UBM¶

Provides the DiagUbmProcessor class to train a Universal Background Model

Gaussian Mixture Model (UBM-GMM) with diagonal covariances.
Uses the kaldi implementation of GMM (see [kaldi-gmm]).

The UBM is used as a preprocessing step by VtlnProcessor.

Examples

>>> from shennong import Utterances
>>> from shennong.processor.ubm import DiagUbmProcessor
>>> wav = './test/data/test.wav'
>>> utterances = Utterances(
...     [('utt1', wav, 'spk1', 0, 1), ('utt2', wav, 'spk1', 1, 1.4)])

Initialize the UBM-GMM with a given number of gaussians. Other options can be specified at construction, or after:

>>> num_gauss = 4
>>> ubm = DiagUbmProcessor(num_gauss, num_iters_init=10)
>>> ubm.num_iters = 3

Process the utterances to update the model.

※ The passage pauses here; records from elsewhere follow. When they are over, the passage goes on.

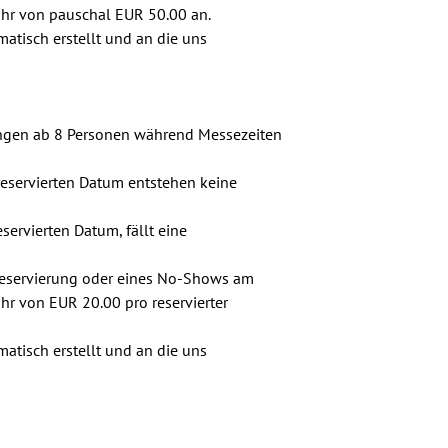
ühr von pauschal EUR 50.00 an.

atisch erstellt und an die uns

ngen ab 8 Personen während Messezeiten

reservierten Datum entstehen keine

ervierten Datum, fällt eine

Reservierung oder eines No-Shows am

hr von EUR 20.00 pro reservierter

atisch erstellt und an die uns
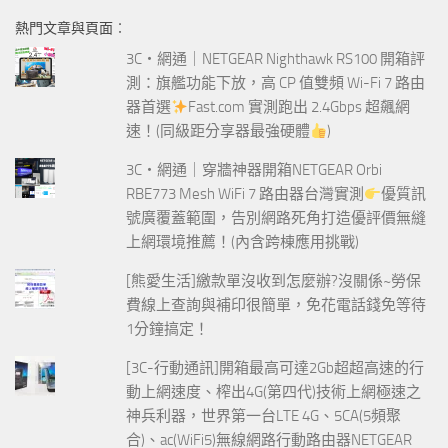
鍵
熱門文章與頁面︰
字:
3C‧網通｜NETGEAR Nighthawk RS100 開箱評
測：旗艦功能下放，高 CP 值雙頻 Wi-Fi 7 路由
器首選
Fast.com 實測跑出 2.4Gbps 超飆網
速！(同級距分享器最強硬體
)
3C‧網通｜穿牆神器開箱NETGEAR Orbi
RBE773 Mesh WiFi 7 路由器台灣實測
優質訊
號廣覆蓋範圍，告別網路死角打造優評價無縫
上網環境推薦！(內含跨棟應用挑戰)
[熊愛生活]繳款單沒收到怎麼辦?沒關係~勞保
費線上查詢與補印很簡單，免花電話錢免等待
1分鐘搞定！
[3C-行動通訊]開箱最高可達2Gb超超高速的行
動上網速度、榨出4G(第四代)技術上網極速之
神兵利器，世界第一台LTE 4G、5CA(5頻聚
合)、ac(WiFi5)無線網路行動路由器NETGEAR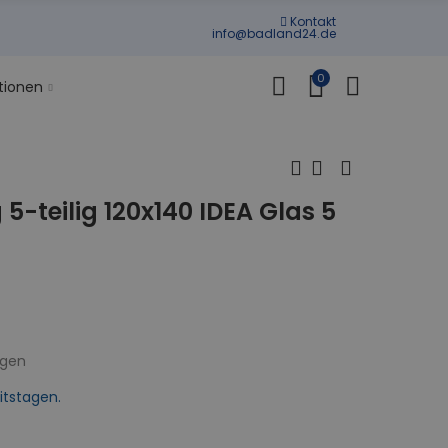
Kontakt
info@badland24.de
0
tionen
teilig 120x140 IDEA Glas 5
ngen
itstagen.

>>> ubm.process(utterances)

Each gaussian of the model has as many dimensions as the features.

>>> import kaldi.gmm
>>> isinstance(ubm.gmm, kaldi.gmm.DiagGmm)
True
>>> means = ubm.gmm.get_means()
>>> means.num_rows == num_gauss
True
>>> means.num_cols
39

References

kaldi-gmm: https://kaldi-asr.org/doc/model.html

class shennong.processor.ubm.DiagUbmProcessor(num_gauss, num_iters=4, num_gselect=15, initial_gauss_proportion=0.5, num_iters_init=20, num_frames=500000, subsample=5, min_gaussian_weight=0.0001, remove_low_count_gaussians=False, seed=0, features=None, vad=None)[source]¶

Bases: shennong.base.BaseProcessor

Universal Background Model with Diagonal GMM

property name¶: Processor name

property num_gauss¶: Number of Gaussians in the model

property num_iters¶: Number of iterations of training.

property num_iters_init¶: Number of E-M iterations for model initialization.

property num_gselect¶: Number of Gaussians per frame to limit computation to, for speed.

get_params(deep=True)¶

Get parameters for this processor.

Parameters: deep (boolean, optional) – If True, will return the parameters for this processor and contained subobjects that are processors. Default to True.
Returns: params (mapping of string to any) – Parameter names mapped to their values.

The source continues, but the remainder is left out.